I read the article on the University of Queensland's new hi-tech Ipswich campus ("Campus plugged into heart of city life", THES, September 29) with growing incredulity.
Ageing movie stars often have wrinkles airbrushed out of publicity photos: I am afraid the report did a similar job. This is consistent with the observation that uncritical fawning over new technology in higher education is sadly the norm.
I was a senior lecturer in communication and management at UQ from July 1999 to July 2000 and barely recognised my experiences.
I agree that the academic staff are enthusiastic about their work; students find much of their experience positive, and technology is being integrated into learning in often exciting ways (though perhaps less innovative than the university's PR machine is prepared to acknowledge).

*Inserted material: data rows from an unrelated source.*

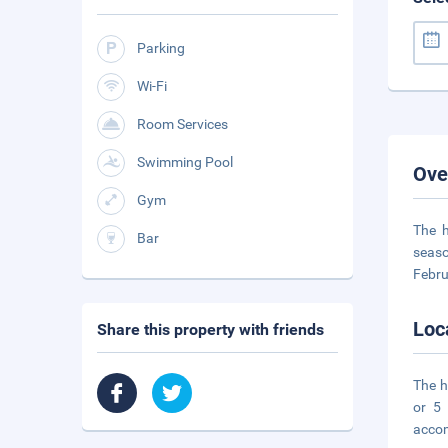
Parking
Wi-Fi
Room Services
Swimming Pool
Ove
Gym
The h
Bar
seaso
Febru
Loc
Share this property with friends
The h
or 5
acco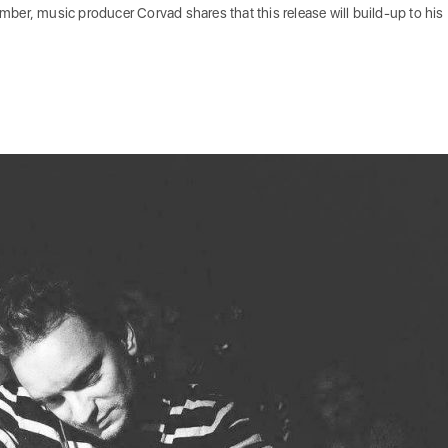
tember, music producer Corvad shares that this release will build-up to his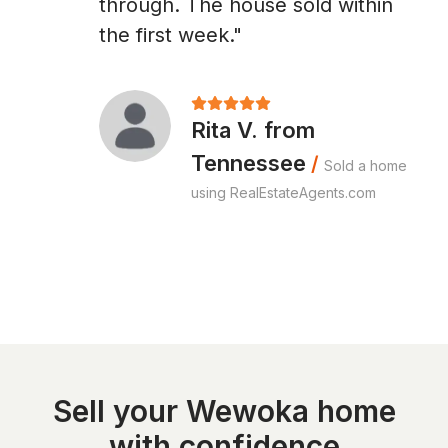
through. The house sold within
the first week."
Rita V. from
Tennessee
/
Sold a home
using RealEstateAgents.com
Sell your Wewoka home
with confidence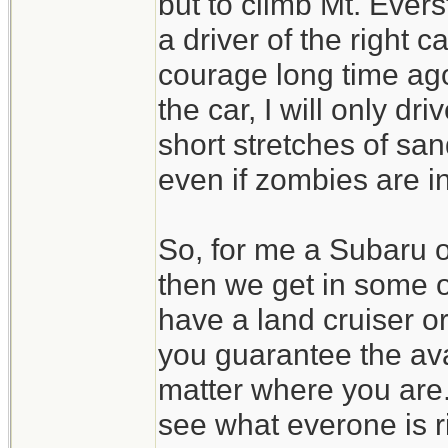
but to climb Mt. Evers
a driver of the right 
courage long time ago
the car, I will only d
short stretches of san
even if zombies are in
So, for me a Subaru 
then we get in some 
have a land cruiser o
you guarantee the avai
matter where you are.
see what everone is r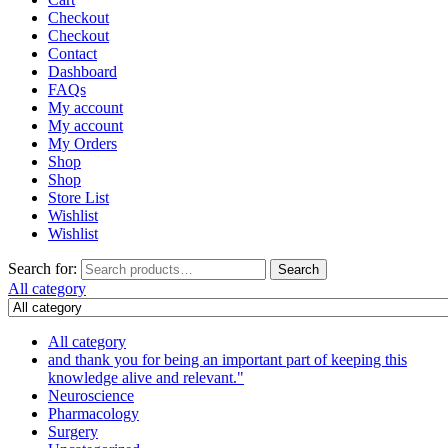
Checkout
Checkout
Contact
Dashboard
FAQs
My account
My account
My Orders
Shop
Shop
Store List
Wishlist
Wishlist
Search for:
Search
All category
All category
and thank you for being an important part of keeping this
knowledge alive and relevant."
Neuroscience
Pharmacology
Surgery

However, students told me what they most appreciated was the low student:staff ratios briefly alluded to in your report. This affords extra opportunities for good old-fashioned face-to-face communication - no small matter.
There is insufficient evidence to conclude that high-tech equals high levels of student satisfaction or achievement. The staff:student ratios have been made possible by temporary extra funding. This has a political motive: urban regeneration. It is hard to see how such conditions could be recreated elsewhere, given the parlous financial climate in Australia. Ipswich is an inappropriate model for international comparisons.
Technology has not reduced staffing levels nor workloads and Ipswich's survival as a top-class university environment is by no means taken for granted by those who work there. In introducing new technology, the sensible management of human resources and decision-making is crucial. These issues have been grievously neglected at Ipswich, leading to problems of morale, infrastructure and finance.